* **Exercise description**
Return each line of the listing that contains the string "para".

* **Listed records**
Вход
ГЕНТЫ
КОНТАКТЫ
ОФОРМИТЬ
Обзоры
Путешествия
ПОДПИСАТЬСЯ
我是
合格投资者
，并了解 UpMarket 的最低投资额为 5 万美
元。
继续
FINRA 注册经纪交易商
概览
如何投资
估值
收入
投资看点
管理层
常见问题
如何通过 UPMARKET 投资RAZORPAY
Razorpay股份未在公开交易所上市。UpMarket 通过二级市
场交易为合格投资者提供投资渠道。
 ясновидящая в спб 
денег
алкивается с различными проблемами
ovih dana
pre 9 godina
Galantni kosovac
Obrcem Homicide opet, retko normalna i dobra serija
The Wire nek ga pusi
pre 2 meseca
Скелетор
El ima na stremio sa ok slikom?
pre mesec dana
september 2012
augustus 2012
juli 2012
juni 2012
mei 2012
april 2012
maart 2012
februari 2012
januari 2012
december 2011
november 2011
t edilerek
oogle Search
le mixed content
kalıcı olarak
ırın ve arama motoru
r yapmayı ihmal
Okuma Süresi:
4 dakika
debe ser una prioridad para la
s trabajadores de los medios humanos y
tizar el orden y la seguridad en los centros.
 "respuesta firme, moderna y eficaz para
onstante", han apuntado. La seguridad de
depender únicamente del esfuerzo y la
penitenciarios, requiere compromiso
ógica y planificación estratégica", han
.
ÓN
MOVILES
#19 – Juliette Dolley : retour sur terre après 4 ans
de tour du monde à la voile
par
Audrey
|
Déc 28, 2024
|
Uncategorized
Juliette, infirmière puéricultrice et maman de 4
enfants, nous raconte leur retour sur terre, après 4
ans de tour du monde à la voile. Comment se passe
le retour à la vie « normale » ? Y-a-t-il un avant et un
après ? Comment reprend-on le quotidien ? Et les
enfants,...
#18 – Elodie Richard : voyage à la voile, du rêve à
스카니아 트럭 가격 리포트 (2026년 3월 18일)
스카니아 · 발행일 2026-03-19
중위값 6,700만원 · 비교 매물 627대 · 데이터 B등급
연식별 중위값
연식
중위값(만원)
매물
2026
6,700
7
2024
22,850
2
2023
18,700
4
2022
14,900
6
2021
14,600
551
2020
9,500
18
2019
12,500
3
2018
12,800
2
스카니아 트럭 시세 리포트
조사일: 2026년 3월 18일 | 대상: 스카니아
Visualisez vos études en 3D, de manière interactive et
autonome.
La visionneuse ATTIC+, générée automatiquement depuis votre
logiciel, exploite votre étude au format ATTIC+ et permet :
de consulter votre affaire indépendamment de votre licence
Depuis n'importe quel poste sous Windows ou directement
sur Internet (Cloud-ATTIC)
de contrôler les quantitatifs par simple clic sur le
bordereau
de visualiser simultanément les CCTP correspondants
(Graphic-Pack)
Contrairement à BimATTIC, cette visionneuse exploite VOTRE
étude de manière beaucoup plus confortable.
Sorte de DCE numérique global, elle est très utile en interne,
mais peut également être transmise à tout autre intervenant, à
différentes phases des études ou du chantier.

* **Finished exercise**
debe ser una prioridad para la
 "respuesta firme, moderna y eficaz para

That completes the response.